This query identifies the top 25 skills associated with the highest average salaries for remote Data Analyst positions. It joins job postings with their required skills, calculates the average yearly salary for each skill, and orders the results from highest to lowest average salary.

SELECT 
    skills,
    ROUND(AVG(salary_year_avg), 0) AS avg_salary
FROM job_postings_fact
INNER JOIN skills_job_dim ON job_postings_fact.job_id = skills_job_dim.job_id
INNER JOIN skills_dim ON skills_job_dim.skill_id = skills_dim.skill_id
WHERE
    job_title_short = 'Data Analyst' AND
    salary_year_avg IS NOT NULL 
    AND job_work_from_home = TRUE
GROUP BY
    skills_dim.skills
ORDER BY
    avg_salary DESC
LIMIT 25;

Insights:

  • Big Data & Cloud skills dominate: Tools like PySpark, Databricks, and GCP show very high salary averages, reflecting the growing demand for handling large-scale data and cloud integration.

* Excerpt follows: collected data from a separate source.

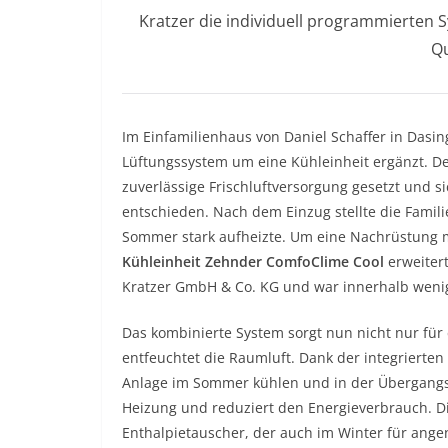
Kratzer die individuell programmierten 
Qu
Im Einfamilienhaus von Daniel Schaffer in Das
Lüftungssystem um eine Kühleinheit ergänzt. De
zuverlässige Frischluftversorgung gesetzt und s
entschieden. Nach dem Einzug stellte die Famil
Sommer stark aufheizte. Um eine Nachrüstung m
Kühleinheit Zehnder ComfoClime Cool
erweitert
Kratzer GmbH & Co. KG und war innerhalb weni
Das kombinierte System sorgt nun nicht nur für
entfeuchtet die Raumluft. Dank der integrierte
Anlage im Sommer kühlen und in der Übergangsze
Heizung und reduziert den Energieverbrauch. Di
Enthalpietauscher, der auch im Winter für ang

  • Machine Learning & AI tools stand out: Skills such as Watson, DataRobot, scikit-learn, and Airflow highlight the premium on AI/ML proficiency for data analysts.

  • Programming & Data Science staples still pay well: Pandas, NumPy, and Jupyter remain core to data workflows and command solid salaries.

  • DevOps/Collaboration tools appear unexpectedly: Bitbucket, GitLab, and Jenkins suggest that data analysts with version control and CI/CD knowledge may be positioned for higher-paying, cross-functional roles.

Skill Avg. Salary ($)
pyspark 208,172
bitbucket 189,155
couchbase 160,515
watson 160,515
datarobot 155,486
gitlab 154,500
swift 153,750
jupyter 152,777
pandas 151,821
elasticsearch 145,000
golang 145,000
numpy 143,513
databricks 141,907
linux 136,508
kubernetes 132,500
atlassian 131,162
twilio 127,000
airflow 126,103
scikit-learn 125,781
jenkins 125,436
notion 125,000
scala 124,903
postgresql 123,879
gcp 122,500
microstrategy 121,619

Table of the top 25 skills with high average salary

Query 5: Most optimal skills to learn for Data Analyst

This query identifies the most optimal skills for data analysts by balancing both market demand (number of job postings requiring the skill) and average salary. It filters for remote data analyst roles with available salary data, groups results by each skill, and returns the top 25 skills with at least 10 mentions.

SELECT
    skills_dim.skill_id,
    skills_dim.skills,
    COUNT(*) as demand_count,
    ROUND(AVG(salary_year_avg),0) AS average_salary
FROM
    job_postings_fact
INNER JOIN skills_job_dim ON job_postings_fact.job_id = skills_job_dim.job_id
INNER JOIN skills_dim ON skills_job_dim.skill_id = skills_dim.skill_id
WHERE
    job_postings_fact.job_title_short = 'Data Analyst'
    AND salary_year_avg IS NOT NULL
    AND job_work_from_home = 'TRUE'
GROUP BY
    skills_dim.skill_id,
    skills_dim.skills
HAVING
    COUNT(*) > 10
ORDER BY
    average_salary DESC,
    demand_count DESC
LIMIT 25;
  • Go (115,320), Confluence (114,210), and Hadoop (113,193) command the highest salaries but have relatively low demand counts compared to mainstream tools. These may represent specialized roles.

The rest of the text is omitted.